July 22 through 27 in Little Rock, AR
Marriott Downtown Little Rock
Designed for HIPPY staff to gain more knowledge about the HIPPY model, curriculum and the essence of HIPPY, this is a required training for new coordinators, assistant coordinators and supervisors looking to fulfill Accreditation Standard 7.
HIPPY utilizes home visits and group meetings as the vehicles that allow parents to empower themselves. The education field recognizes that children need support in the learning process, but parents are too often left out of this process. Research shows that parental involvement in education is critical to a child's success in school, and HIPPY helps parents to get involved and stay involved.
At the heart of the HIPPY model is the home visit. This is the time when the partnerships between home visitor and parent are developed. Each home visit is unique, but all of them share common methods and goals. During each visit, the home visitor provides the parent with the tools and materials that enable the parent to work directly with their child on developmentally appropriate, skill building activities. Another important aspect of the home visit is the transference (home visitor to parent) of early childhood development concepts and terminology that increase the parent's ability to observe and understand their child's learning process. This knowledge also allows parents to be better advocates for their children.
Coordinators provide weekly and periodic in-service training to increase the knowledge, confidence and effectiveness of the home visitors. Role Play is the method of instruction utilized to teach the curriculum.

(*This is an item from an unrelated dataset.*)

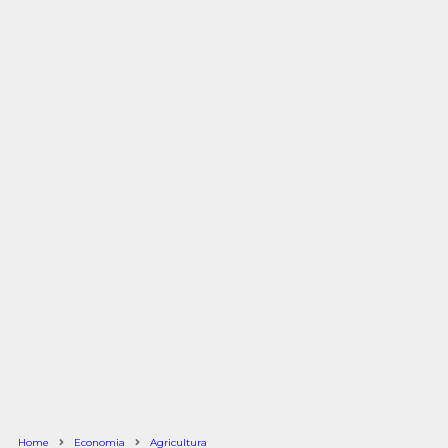
Home
Economia
Agricultura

Home visits are the key to the HIPPY program, but the relationships that are formed during these times are supported through group meetings. Group meetings and home visits work together to balance the learning experiences for the parent and child.
Group meetings allow parents to come together and share their experiences. Parents are strongly encouraged to attend the bi-weekly group meetings, leaving the -all too common- isolation of the home and in doing so, learn from and teach one another. The first hour of the group meeting is used to discuss the previous week's activities and to role play the subsequent week's activity. In the second hour, parents engage in enrichment activities, which involve issues related to parenting, employment, school/community/social services, and personal growth. The objective for the enrichment activity (topics are selected by the parents) is to provide the training and knowledge that will allow parents to be more effective as parents and as members of the community, more self-assured and more self-reliant. Child care provided during the group meeting allows for social interactions for the children. Many programs include Parent and Child Time (PACT) as a component. This often becomes a time when parents can observe and develop alternative methods of child rearing.
Home visitation is a valuable service-delivery method, reaching parents where they are and working to build lasting relationships that strengthen the family. Home visiting is an effective, research-based and cost-efficient way to bring families and resources together to ensure that children grow up healthy and ready to learn. When combined with group meetings, HIPPY families are surrounded with a support system that allows the child and parent to achieve their full potential.